I lunge at  Schenio, and well.  .  . I go very wild on him. I scratch at his freaking ugly, rocky face that is so alien I am not kidding. True to my word; I don't usually get into fights but he just called me a mother trucking 'mortal'. Why am I using mother trucking? I want  ya to back up and look at the slagging mirror, then scream because you are a shaggy dog. Anyways, I yank Schenio's shark tooth like weapon from his pocket.  I stab into his shoulder, but he throws me off into a bush.

"You fight like a child."  Shcneio sharply criticizes me.  He takes the shark tooth out of his shoulder.  Why the slag is Duetei doing nothing? "What kind of Asgardian can see potential in a Demigod?"'

I hate dark elves.

"Lasah Blastah!" I shout.

The  blade flew from his hand and landed in mine.

"Lasah Blastah." I repeat, like an overly obsessed fangirl.

Well there are people out there who are like that.

"Face my wrath!" I use my lasah blastah to cut off his left hand and kick him straight at the chest.

Duetei takes me away from the yowling dark elf as I kicked my legs.

 "I want to kill that mother trucker!" I screech, as Schenio is wibblly-wobbly.

"You will not do it." Duetei threw something at him.

Schenio is surrounded in a cage like object.

"I will not let you go until you've settled." Duetei said.

"Cage that trucker like the animal he is!" I screech as Schenio is covering what remained of his left hand.

Duetei takes my weapon and lets it become it's default mode; Laser Blaster.

____________________               ____________________                _________________

      It was a freezing and bitter blizzard; the winds howl blended in quite well with the heavy snow going in different directions. They did not go in one direction; they went in several. What I didn't expect is seeing myself leaning against a dark figure while trudging through this storm. A winter storm of the sorts. I can not tell who this dark  figure is, nor what this is. If anyone decided to look closer then they could tell I am really content despite there being in a freezing climate. Most people could be puzzled about this even.  .   .

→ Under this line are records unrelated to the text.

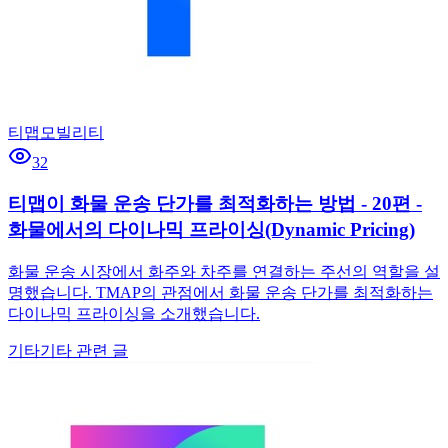
티맵모빌리티
32
티맵이 화물 운송 단가를 최적화하는 방법 - 20편 -
화물에서의 다이나믹 프라이싱(Dynamic Pricing)
화물 운송 시장에서 화주와 차주를 연결하는 주선의 역할을 설
명했습니다. TMAP의 관점에서 화물 운송 단가를 최적화하는
다이나믹 프라이싱을 소개했습니다.
기타
기타 관련 글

"Are you cold?" The dark figure asks.

"Naaaah." I said with a slight shrug.  "Just chilling."

"It's freezing cold, mortal," The dark figure said. "You should equip yourself with a coat of armor--no.  .  ." The voice sounded so disoriented to my ears that it wasn't so easy to tell who it is. But this dark figure took the time to think about what he had to say.   "A coat of heat."

I could feel my eyes becoming extremely heavy.

"Are you insane?" I ask.

"Quite so." The dark figure said.

We continue the long, freezing walk.

"Are we there yet?" I question the dark figure, again.

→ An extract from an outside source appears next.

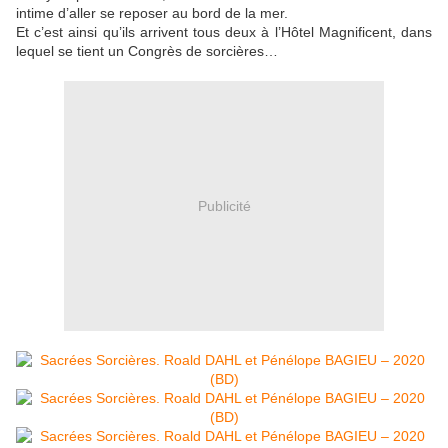
intime d’aller se reposer au bord de la mer.
Et c’est ainsi qu’ils arrivent tous deux à l’Hôtel Magnificent, dans
lequel se tient un Congrès de sorcières…
Publicité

"Asking every four minutes (to the dot) isn't helping mortal."  The Dark figure said. "And whatever you do.  .  ."

"Don't sing 'Never ever getting back together'." I interrupt him.

He may have sent me a glare. If my view had high definition perspective then I would have been able to see who this is; it's almost as though I wasn't wearing glasses-oh slag. . . I am not wearing glasses! I'm so screwed; I cannot see letters, objects, or people. Wait a second right there!  I can see the blizzard, what the slag is goin' on?

"No, mortal." He denies. "I was going to say: don't fall on my coat."

 Then, I fell into the snow  (Missing the big coat by a foot).

 I sat upright, sweating.

"Ivs.  .  ." I clear my throat. There was of course sweat dripping down my face  as though this was a heated nightmare. No wait.  .  . It was like I had been in the sun for too long in Florida. "It was only just a dream. It's not real." I rub my face.

 But why am I having a dream like this?

""The weather could be from the  Jotunheim realm and  .  .  . that I saw Thor recently." I tell myself. Well that could a really good assumption only that I experienced the climate. "But how could ya experience the weather?" I rub my head. "And who was that dark figure? Well maybe the faceplant came from today."

I tap on my chin.

By my memory there wasn't any dark figures behind us on the way to the Space Turtle. "Mentioning Loki is just making this harder to decipher--I'mma freaking Gemini!" I threw my hands up into the air. . "Fate, you are an idiot throwing out this.  .  .scrapping event!"

I really hope that was a dream. I really don't want to fall in the snow face first.